The American Civil Liberties Union of Vermont and Vermont Legal Aid say a small number of schools have been unlawfully using certain federal dollars to pay for police in schools.
In a letter sent Wednesday to the Agency of Education, the two organizations argue that the state acted illegally when it authorized schools to use Medicaid Reinvestment Funds — money usually earmarked for special education interventions — on school resource officer programs.
That’s not allowed under state or federal law, according to the two groups, which called on the state to “immediately revoke these authorizations, and not provide such authorization in the future.”
At least two school districts — Maple Run Unified School District in St. Albans and the North Country Supervisory Union — used Medicaid dollars last school year to pay for school police, according to a public records request the ACLU placed with the state. They were reimbursed about $139,000 in total.
“We are reviewing the letter and the concern and will advise Vermont school districts as necessary,” Ted Fisher, a spokesperson for the agency, wrote in an email.
Racial justice, civil liberty and disability rights advocates have argued for years that police should not be posted at schools. That debate has taken on renewed urgency since the nationwide police brutality and racial justice protests of the summer.
A handful of school districts, including in Burlington and Montpelier, have since taken police out of their buildings. Three progressive state senators even introduced a bill this year to prohibit schools from hiring police altogether, and Republicans countered with a bill expanding the use of school resource officers. Neither legislative proposal advanced.
The ACLU and Vermont Legal Aid have long been among those who say police do not belong in schools. Wednesday’s letter presented another opportunity for the organizations to make their larger point: that taxpayer funds spent on school cops is a misguided use of scarce resources and one likely to harm rather than help the most vulnerable students.
Federal civil rights data from the 2015-16 school year, the letter said, show that Black students in Vermont were six times more likely to be arrested or referred to law enforcement than their white peers, and students with disabilities were three times more likely to be referred to law enforcement than their non-disabled peers.
That same federal survey showed that about 22,000 Vermont students attended school with a police presence, but no psychologist, nurse, social worker and/or counselor.
The issue of using Medicaid money for police in schools was brought to the attention of the ACLU and Legal Aid by Neighbors for a Safer St. Albans, a community group pushing to reform policing in the city. The group was galvanized by the 2019 arrest of a student with disabilities by then-school resource officer David French. The city later settled a civil rights complaint for $30,000 over the incident in which French pinned the student to the ground and told the boy he was “acting retarded.”
“These are funds that are supposed to help all students in a classroom,” said Reier Erickson, an organizer with the St. Albans group and a parent in the district. “So even if we didn’t have experiences in St. Albans where police hurt students — and we do — but even if we didn’t, we know that for students with disabilities, we know that Black students don’t feel safer with police for a number of reasons.”
Maple Run Superintendent Kevin Dirth said the district had tapped into Medicaid funding to pay for its school resource officers for years, a practice that the Agency of Education appeared to endorse.
Dirth said he needed to wait on direction from the state before asking the school board whether to reallocate local funds to pay for the program, which costs about $250,000 a year in its entirety.
As for whether the district should consider scrapping the program, Dirth said he was squarely pro-police at school.
“I do not have an open mind on this situation. I believe in our (school resource officers). I believe strongly in our SROs. I believe, I have seen the amount of things that have occurred that if we hadn’t had SROs could have turned into problems,” he said.

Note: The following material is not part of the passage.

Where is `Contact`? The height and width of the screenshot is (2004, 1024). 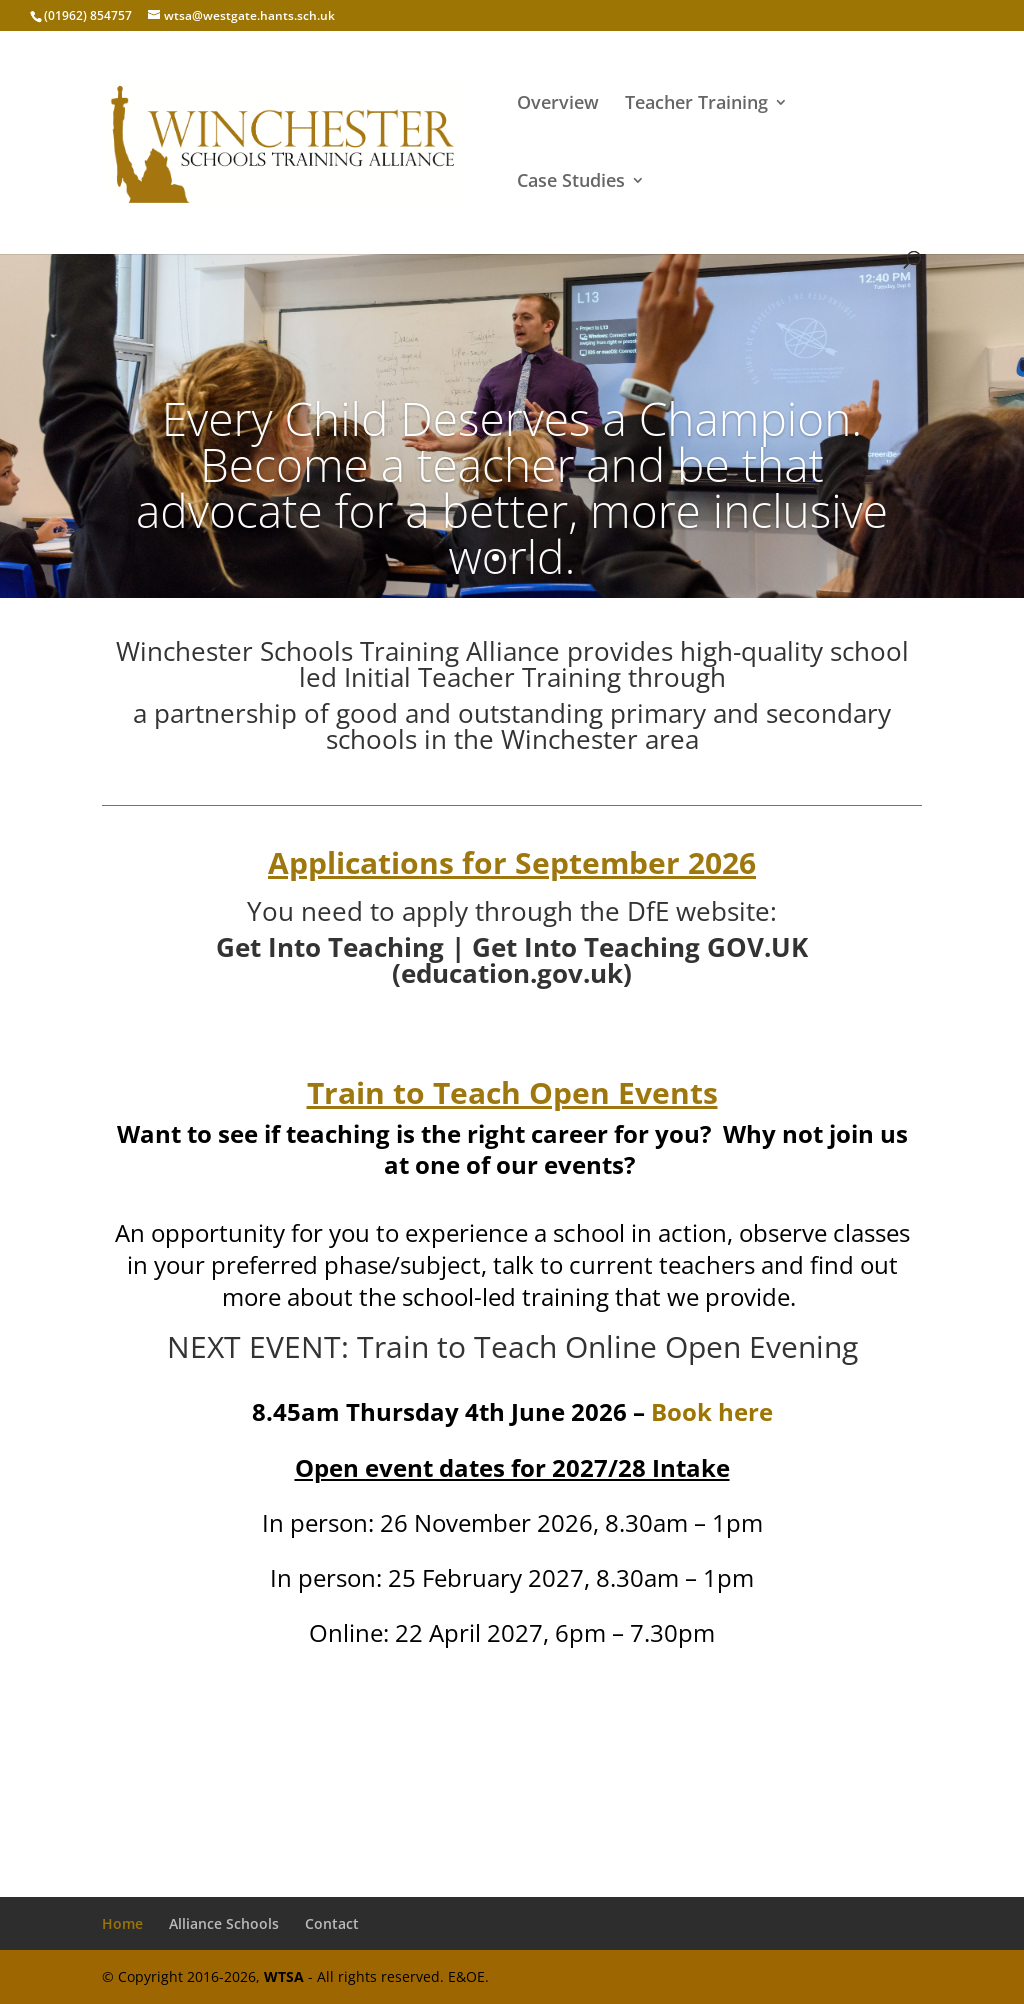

The district has collected only limited data on the interactions between the officers it has hired and its students, although a summary provided by Dirth appeared to show that only white students had been referred to law enforcement. There was no information collected on socioeconomic status or disability.
Dirth characterized the 2019 arrest as an isolated incident, although one from which the district had learned. SROs now receive training in such things as de-escalation, he said, and the district is being more discerning about the officers it allows to be posted in its hallways.
“Not everyone’s fit for being an SRO,” Dirth said.
A committee appointed by the Maple Run school board to explore the issue is set to release a set of recommendations soon.
John Castle, superintendent of the North Country Supervisory Union, said he had “no idea” Medicaid dollars couldn’t be used this way, and was awaiting clarification from the agency and the district’s attorney.
“If that truly is the case, then we will cease doing that and we will make other provisions to continue to maintain an SRO and use the Medicaid funds for other purposes,” Castle said.